RECORDS TO USE:
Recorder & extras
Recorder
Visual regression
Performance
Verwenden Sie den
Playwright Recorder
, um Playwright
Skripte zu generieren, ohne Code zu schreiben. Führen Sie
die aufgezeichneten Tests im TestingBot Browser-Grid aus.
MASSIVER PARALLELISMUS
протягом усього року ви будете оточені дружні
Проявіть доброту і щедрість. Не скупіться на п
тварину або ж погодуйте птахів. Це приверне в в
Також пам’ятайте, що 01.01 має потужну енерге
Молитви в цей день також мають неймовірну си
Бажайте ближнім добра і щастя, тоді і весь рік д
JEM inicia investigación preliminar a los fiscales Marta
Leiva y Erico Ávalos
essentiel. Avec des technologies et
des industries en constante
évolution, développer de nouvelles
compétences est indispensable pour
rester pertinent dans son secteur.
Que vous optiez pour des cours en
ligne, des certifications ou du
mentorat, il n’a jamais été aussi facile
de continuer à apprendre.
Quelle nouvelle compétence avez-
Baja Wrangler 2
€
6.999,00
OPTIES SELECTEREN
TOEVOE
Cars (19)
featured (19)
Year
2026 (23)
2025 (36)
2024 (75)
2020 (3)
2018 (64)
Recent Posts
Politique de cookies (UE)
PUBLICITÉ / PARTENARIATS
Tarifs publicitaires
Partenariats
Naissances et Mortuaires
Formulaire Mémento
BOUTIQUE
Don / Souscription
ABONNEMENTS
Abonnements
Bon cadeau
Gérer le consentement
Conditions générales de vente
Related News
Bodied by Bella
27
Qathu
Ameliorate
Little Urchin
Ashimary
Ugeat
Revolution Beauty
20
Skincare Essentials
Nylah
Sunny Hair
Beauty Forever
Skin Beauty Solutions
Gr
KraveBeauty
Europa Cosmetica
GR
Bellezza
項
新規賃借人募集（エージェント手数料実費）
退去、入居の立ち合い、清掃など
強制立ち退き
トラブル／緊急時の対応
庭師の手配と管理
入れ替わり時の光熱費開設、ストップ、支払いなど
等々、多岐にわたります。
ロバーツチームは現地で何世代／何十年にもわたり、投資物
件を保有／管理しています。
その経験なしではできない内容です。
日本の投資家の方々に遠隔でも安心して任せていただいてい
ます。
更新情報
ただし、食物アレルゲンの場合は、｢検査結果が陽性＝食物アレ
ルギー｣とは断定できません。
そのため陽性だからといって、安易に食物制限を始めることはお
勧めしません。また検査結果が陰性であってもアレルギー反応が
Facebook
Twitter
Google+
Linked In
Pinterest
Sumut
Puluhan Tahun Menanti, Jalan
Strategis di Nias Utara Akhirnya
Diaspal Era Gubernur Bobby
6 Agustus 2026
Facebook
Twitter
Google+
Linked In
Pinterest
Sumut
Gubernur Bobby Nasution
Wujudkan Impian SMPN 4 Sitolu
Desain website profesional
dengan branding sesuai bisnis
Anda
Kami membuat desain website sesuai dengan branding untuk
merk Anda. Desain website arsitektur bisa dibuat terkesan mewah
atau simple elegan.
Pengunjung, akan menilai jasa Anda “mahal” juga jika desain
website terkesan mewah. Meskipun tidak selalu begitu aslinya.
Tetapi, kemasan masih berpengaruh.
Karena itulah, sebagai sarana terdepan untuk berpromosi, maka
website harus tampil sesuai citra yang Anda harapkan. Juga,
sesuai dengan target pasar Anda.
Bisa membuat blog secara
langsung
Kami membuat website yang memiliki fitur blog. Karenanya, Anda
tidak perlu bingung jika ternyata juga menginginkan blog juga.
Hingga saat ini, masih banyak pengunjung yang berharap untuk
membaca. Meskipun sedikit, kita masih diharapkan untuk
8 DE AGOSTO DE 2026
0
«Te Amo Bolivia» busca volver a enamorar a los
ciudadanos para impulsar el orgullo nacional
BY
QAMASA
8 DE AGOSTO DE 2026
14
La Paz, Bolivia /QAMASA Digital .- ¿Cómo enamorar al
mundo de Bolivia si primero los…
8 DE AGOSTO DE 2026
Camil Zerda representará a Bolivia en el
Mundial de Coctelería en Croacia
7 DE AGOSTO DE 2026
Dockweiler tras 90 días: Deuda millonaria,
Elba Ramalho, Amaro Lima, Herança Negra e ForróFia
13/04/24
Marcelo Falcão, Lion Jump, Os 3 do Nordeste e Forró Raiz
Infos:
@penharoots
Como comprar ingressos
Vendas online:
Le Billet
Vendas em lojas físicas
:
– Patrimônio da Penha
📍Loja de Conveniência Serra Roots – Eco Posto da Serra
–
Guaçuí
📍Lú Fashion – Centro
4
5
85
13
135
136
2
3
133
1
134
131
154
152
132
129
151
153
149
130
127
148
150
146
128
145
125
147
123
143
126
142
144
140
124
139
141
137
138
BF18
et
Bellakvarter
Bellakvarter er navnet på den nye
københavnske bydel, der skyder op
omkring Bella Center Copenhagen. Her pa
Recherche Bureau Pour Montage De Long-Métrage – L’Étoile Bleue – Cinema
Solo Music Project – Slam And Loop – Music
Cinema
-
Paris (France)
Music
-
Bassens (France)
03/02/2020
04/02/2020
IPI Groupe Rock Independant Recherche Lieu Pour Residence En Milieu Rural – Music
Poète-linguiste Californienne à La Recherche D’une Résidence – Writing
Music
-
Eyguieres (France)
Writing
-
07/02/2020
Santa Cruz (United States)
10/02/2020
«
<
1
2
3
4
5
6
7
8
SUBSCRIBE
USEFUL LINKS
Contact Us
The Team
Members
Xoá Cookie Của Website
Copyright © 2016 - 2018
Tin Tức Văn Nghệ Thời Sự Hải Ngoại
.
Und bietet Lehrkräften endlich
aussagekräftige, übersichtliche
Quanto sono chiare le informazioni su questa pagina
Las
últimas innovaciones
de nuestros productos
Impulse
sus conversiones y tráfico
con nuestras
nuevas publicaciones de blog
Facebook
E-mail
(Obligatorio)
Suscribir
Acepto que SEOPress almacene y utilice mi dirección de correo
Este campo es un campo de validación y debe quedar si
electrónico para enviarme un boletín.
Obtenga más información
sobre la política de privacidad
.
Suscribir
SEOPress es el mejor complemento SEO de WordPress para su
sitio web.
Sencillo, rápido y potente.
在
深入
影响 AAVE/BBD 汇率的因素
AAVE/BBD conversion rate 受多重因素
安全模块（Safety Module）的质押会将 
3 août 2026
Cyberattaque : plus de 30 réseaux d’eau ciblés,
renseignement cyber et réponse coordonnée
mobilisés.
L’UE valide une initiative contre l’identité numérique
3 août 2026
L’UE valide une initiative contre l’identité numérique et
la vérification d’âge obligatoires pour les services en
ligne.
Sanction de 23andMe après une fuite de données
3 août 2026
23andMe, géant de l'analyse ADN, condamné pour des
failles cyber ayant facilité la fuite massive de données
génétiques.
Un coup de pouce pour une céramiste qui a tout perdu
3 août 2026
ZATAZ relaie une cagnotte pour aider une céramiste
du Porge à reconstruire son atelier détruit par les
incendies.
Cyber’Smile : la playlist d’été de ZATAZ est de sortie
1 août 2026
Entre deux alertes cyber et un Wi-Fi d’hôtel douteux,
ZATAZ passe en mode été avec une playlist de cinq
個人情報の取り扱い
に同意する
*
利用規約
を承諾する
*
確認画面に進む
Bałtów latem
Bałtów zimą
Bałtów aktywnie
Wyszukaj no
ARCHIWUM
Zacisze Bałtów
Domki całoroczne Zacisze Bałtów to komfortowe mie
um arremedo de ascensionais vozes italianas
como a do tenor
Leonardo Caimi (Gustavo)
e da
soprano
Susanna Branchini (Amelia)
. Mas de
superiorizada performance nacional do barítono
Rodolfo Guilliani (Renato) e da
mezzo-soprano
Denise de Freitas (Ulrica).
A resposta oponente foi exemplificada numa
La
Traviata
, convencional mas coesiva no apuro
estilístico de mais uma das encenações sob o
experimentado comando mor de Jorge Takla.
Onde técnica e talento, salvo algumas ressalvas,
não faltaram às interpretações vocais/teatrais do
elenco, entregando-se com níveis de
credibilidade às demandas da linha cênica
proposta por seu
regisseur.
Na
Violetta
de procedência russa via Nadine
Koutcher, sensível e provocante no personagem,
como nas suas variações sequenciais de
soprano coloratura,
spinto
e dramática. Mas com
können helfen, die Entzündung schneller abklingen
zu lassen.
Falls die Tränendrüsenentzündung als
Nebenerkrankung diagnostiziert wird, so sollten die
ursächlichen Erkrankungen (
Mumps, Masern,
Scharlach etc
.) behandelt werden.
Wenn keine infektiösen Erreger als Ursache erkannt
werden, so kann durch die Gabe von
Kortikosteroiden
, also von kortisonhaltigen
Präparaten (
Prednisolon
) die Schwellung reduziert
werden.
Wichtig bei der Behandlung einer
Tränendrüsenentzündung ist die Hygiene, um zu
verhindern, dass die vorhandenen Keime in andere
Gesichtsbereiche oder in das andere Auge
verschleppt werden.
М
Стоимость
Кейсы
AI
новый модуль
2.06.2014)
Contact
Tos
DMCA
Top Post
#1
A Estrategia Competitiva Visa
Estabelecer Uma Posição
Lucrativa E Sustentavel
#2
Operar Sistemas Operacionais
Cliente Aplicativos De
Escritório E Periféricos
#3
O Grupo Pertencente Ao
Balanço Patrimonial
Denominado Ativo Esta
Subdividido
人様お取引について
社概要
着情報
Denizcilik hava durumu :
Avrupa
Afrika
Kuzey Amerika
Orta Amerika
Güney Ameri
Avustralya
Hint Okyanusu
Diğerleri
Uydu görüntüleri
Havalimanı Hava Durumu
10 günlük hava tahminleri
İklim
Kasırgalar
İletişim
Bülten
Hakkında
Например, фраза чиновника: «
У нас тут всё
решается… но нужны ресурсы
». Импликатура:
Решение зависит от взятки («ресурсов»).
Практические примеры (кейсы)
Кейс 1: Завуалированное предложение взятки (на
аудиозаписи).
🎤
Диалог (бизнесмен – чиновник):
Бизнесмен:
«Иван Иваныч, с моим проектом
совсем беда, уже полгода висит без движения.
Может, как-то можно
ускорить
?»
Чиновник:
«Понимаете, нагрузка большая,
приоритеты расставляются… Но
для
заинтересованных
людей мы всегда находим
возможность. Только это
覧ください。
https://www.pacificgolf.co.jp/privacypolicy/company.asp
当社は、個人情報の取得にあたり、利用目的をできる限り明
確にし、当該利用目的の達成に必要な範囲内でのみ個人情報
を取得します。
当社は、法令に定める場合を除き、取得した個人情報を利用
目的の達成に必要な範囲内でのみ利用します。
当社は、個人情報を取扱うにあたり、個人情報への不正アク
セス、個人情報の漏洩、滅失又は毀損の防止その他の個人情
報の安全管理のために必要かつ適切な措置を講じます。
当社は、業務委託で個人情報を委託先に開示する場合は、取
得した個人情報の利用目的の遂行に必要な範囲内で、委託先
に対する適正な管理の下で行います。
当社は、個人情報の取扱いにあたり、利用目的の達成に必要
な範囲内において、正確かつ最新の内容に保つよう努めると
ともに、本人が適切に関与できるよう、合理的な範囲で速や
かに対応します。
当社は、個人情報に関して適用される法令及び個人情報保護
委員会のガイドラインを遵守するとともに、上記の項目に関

ACTIVITY: List, from the entries above, every line in which the word "ZATAZ" shows up.

ANSWER SECTION:
ZATAZ relaie une cagnotte pour aider une céramiste
Cyber’Smile : la playlist d’été de ZATAZ est de sortie
ZATAZ passe en mode été avec une playlist de cinq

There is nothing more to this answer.